Preuve de l’émergence du commerce responsable dans la région, la ville de Lyon vient de créer le premier « label développement durable » municipal. Une initiative inédite pour une collectivité territoriale, menée par l’adjointe Développement durable et économie solidaire et responsable, Guylaine Gouzou-Testud. Lancé le 12 février dernier, le label « Lyon, Ville Equitable et Durable » a déjà été attribué à plus de 150 structures (PME, TPE, associations, centres de santé, coopératives, etc.) œuvrant dans les transports, l’alimentation, l’hôtellerie, la restauration, la cosmétique, les services à la population et aux entreprises, le tourisme, ou encore les services financiers. « La grille des critères d’attribution, relatifs à la consommation durable, le respect de l’environnement et l’utilité sociale des candidats, est pondérée selon le type d’activité, précise Guylaine Gouzou-Testud. Un comité des sages national, composé de représentants de l’Ademe, de l’Afnor, de la Plateforme du Commerce Equitable, de Max Havelaar et de la Chambre régionale de l’économie sociale et solidaire se réunit plusieurs fois par an pour valider l'attribution des labels ». Si pour l’heure cette grille d’attribution reste confidentielle, le label semble rencontrer un franc succès. D’après Guylaine Gouzou-Testud, les dépôts de dossier se font à « flux tendu ».

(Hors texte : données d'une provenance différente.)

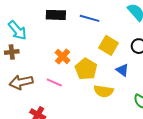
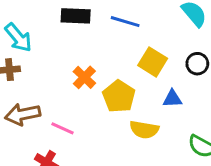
blue triangle: (122, 70) -> (172, 99), turned -40
pink line: (54, 83) -> (62, 128), moved

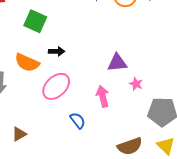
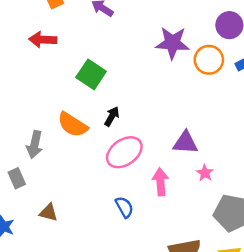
black arrow: (57, 51) -> (112, 116), turned -70
pink ellipse: (56, 86) -> (124, 152), moved
brown triangle: (19, 134) -> (49, 213), turned 35

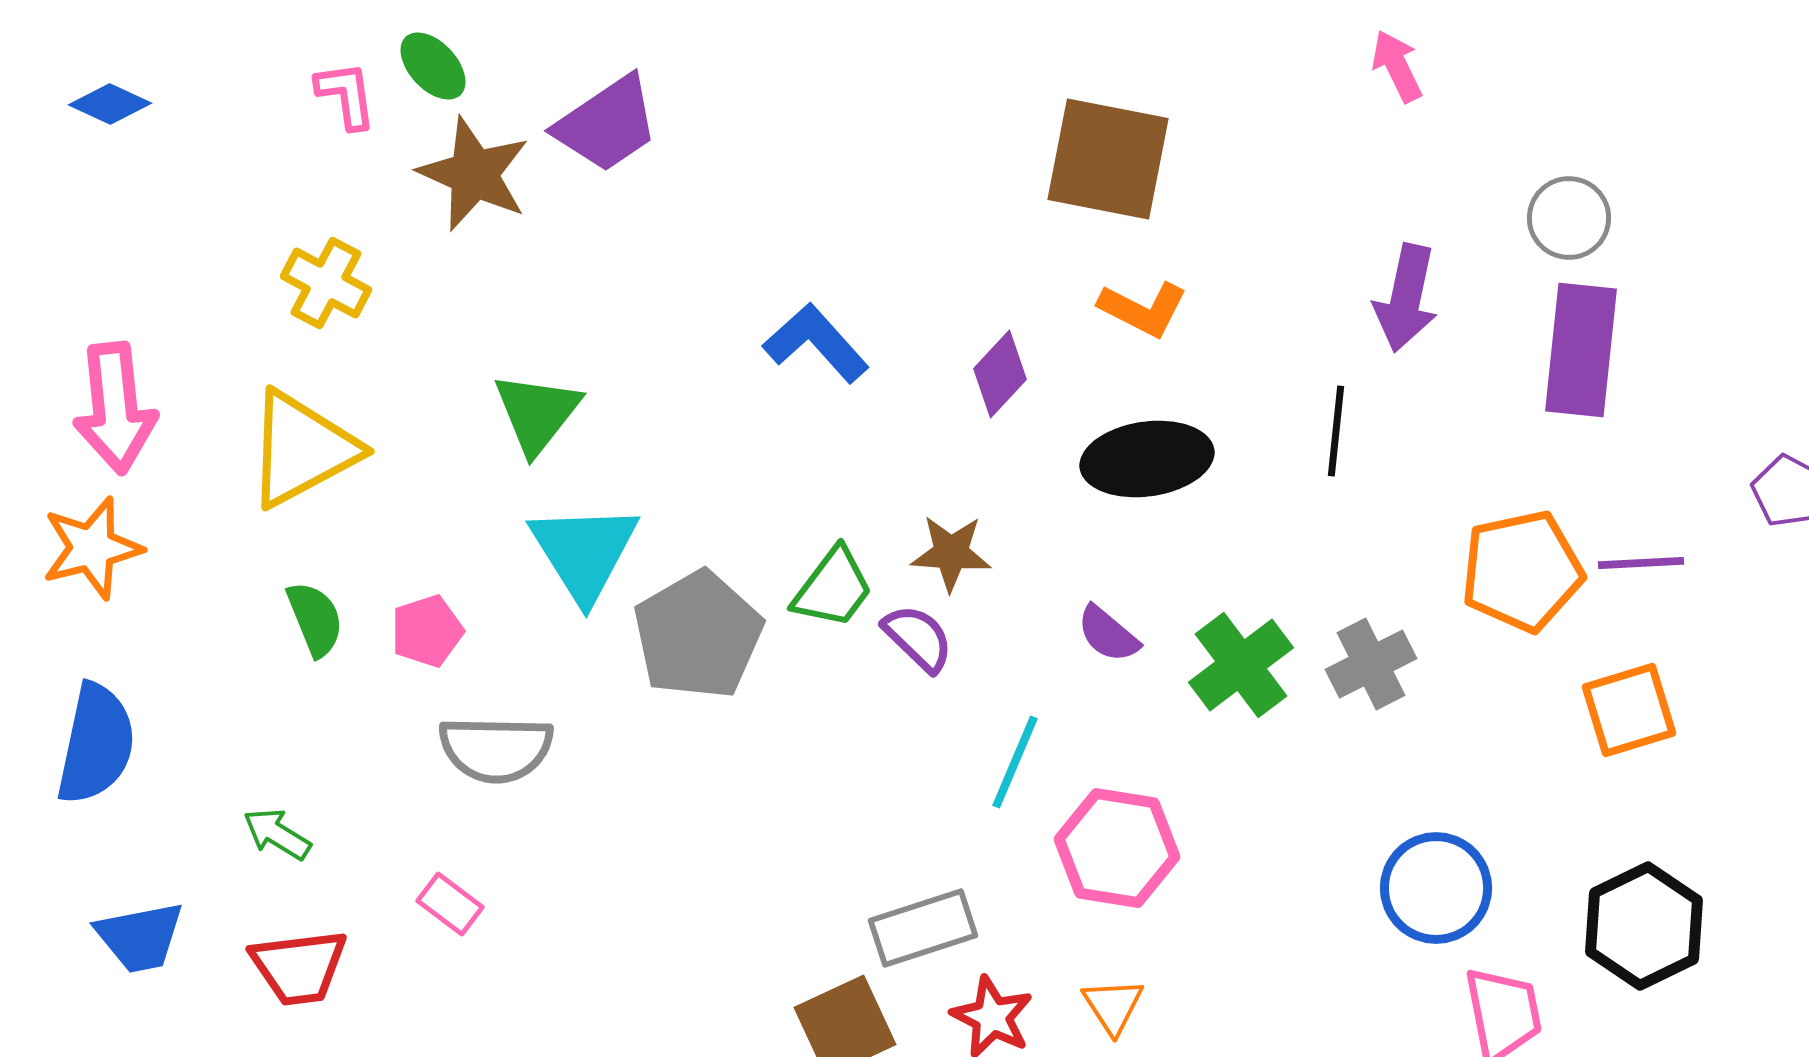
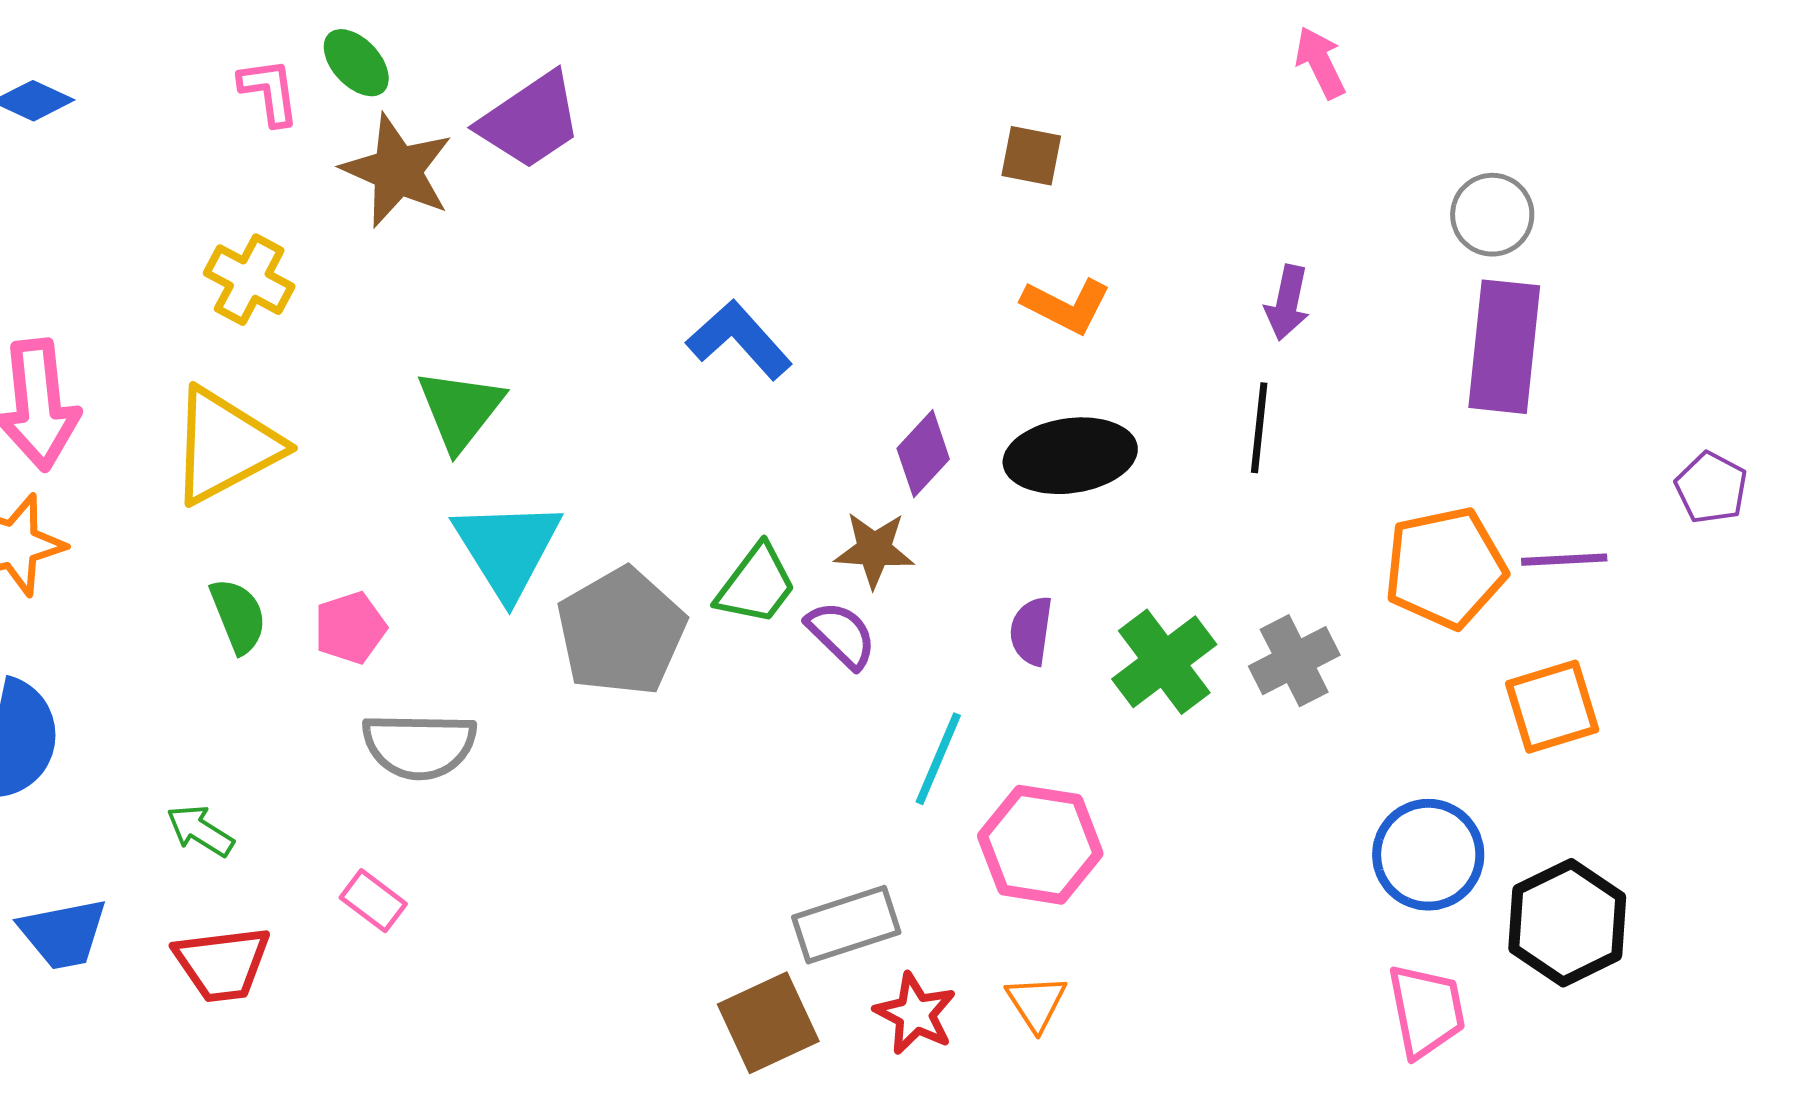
brown square: (1108, 159) -> (1031, 156), size x0.5
purple arrow: (1406, 298) -> (1287, 303), moved, size x0.7
purple diamond: (1000, 374) -> (923, 454), moved
purple semicircle: (1108, 634) -> (1031, 631), turned 58
blue circle: (1436, 888) -> (1428, 855), moved

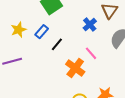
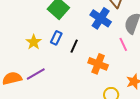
blue cross: (90, 25) -> (101, 18), size x1.5
pink line: (91, 53) -> (123, 44), moved, turned 32

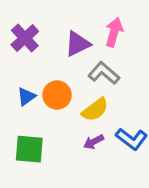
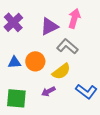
blue triangle: (26, 97) -> (14, 62), turned 32
purple arrow: (94, 142) -> (48, 91), moved

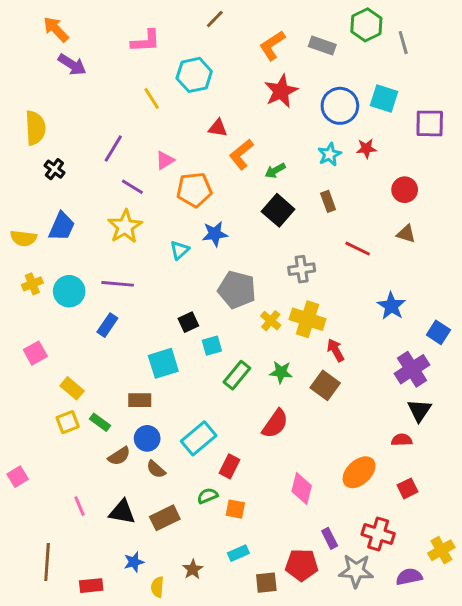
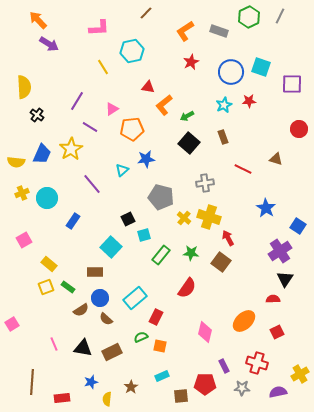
gray line: (403, 43) -> (280, 16), moved, turned 42
red star: (281, 91) -> (191, 62), size x0.7
red circle: (405, 190) -> (299, 129), moved
yellow star: (125, 226) -> (71, 149), moved
purple line: (118, 284) -> (92, 184), moved, turned 45
cyan square: (163, 363) -> (111, 247), turned -30
gray star: (356, 571) -> (242, 388), size x0.7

Mais pour Romain Gaidioz, associé gérant de l’Epicerie équitable, implantée à Lyon depuis 2005 et à Lille depuis 2007, la structuration de la filière est surtout due à l’implication des acteurs, dans laquelle Equi’Sol et le Collectif Lyonnais des Acteurs du Commerce Equitable (Clace) jouent un rôle moteur. « Les acteurs ont su se rencontrer, faire table rase des différends et des logiques concurrentielles qui pouvaient les opposer. Car ce secteur reste fragile, certains se lancent et ne durent pas. Les habitudes de consommation sont coriaces, il faut les faire évoluer et susciter une demande pérenne.» Quant au label municipal, il laisse le commerçant sceptique : « ce label a été élaboré sans aucune concertation avec le Clace, qui fédère pourtant 96% des acteurs lyonnais. C’est d’autant plus regrettable que nous nous sommes justement regroupés en collectif pour parler d’une seule et même voix avec les pouvoirs publics. De toute façon, l’attribution du label est fondée sur des informations purement déclaratives, ce qui écorne pas mal sa crédibilité. Tout ceci n’est qu’une opération marketing.» Un dialogue de sourds qui ne semble  cependant pas remettre en cause la filière locale.

Anne Farthouat

Source Novethic, Extrait le 20/05/2010.